National Endowment for the Arts Will Fund Wildfire Recovery Project
June 11, 2020

The National Endowment for the Arts will fund a project intended to promote community healing from the devastating impact of the 2016 Chimney Tops II Wildfires. A $75,000 grant from NEA’s Our Town program will fund Wildfire Recovery through Art and Public Memory, a project of the University of Tennessee Libraries, the City of Gatlinburg, and the Anna Porter Public Library. Works of art inspired by experiences of the disastrous wildfires are central to the project.

In the last months of 2016, wildfires swept through Gatlinburg, Tennessee, the Great Smoky Mountains National Park, and portions of Sevier County. Fourteen people died in the tragedy, and mountain communities were devastated.

Shortly after that tragic event, the Anna Porter Public Library, the City of Gatlinburg, and the UT Libraries began collecting oral histories from individuals affected by the wildfires. Those firsthand accounts are being preserved in the UT Libraries’ archives as a lasting record of the community’s experience of the wildfires.

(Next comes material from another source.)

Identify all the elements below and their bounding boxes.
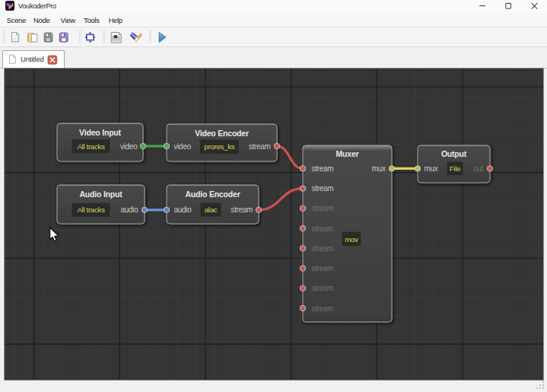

“The oral histories will serve as a primary archive of these events by recording the stories of those who experienced the wildfires or were impacted by them,” said UT Dean of Libraries Steve Smith. “The artwork funded by this grant will further document this history as well as offer additional interpretation, understanding, and appreciation for current and future generations.”

The project will commission renowned artists Charlie Daniel, Marshall Ramsey, and Paige Braddock to create editorial cartoons and graphic non-fiction artwork inspired by the oral histories. The artists and the project team also will produce virtual programming such as arts workshops, screenings of video-recorded oral histories, and online forums to engage the community in the use of the oral history collection to inspire community art. Artwork created through the project will be exhibited through new digital exhibitions made available to the public.

Initially, all activities will take place virtually through online programming due to the COVID-19 emergency.

“These awards demonstrate the resilience of the arts in America, showcasing not only the creativity of their arts projects but the organizations’ agility in the face of a national health crisis,” said Mary Anne Carter, chairman of the National Endowment for the Arts. “We celebrate organizations like the University of Tennessee Libraries for providing opportunities for learning and engagement through the arts in these times.”

NEA’s Our Town grants program supports projects that integrate arts, culture, and design into local strategies for strengthening communities. The award to the UT Libraries is one of 51 Our Town grants approved nationwide.

Steve Smith is principal investigator on the grant project, and Casey Kaufman is project manager. Other members of the project team are UT Libraries faculty members Jennifer Beals, Holly Mercer, Laura Romans, and Ken Wise.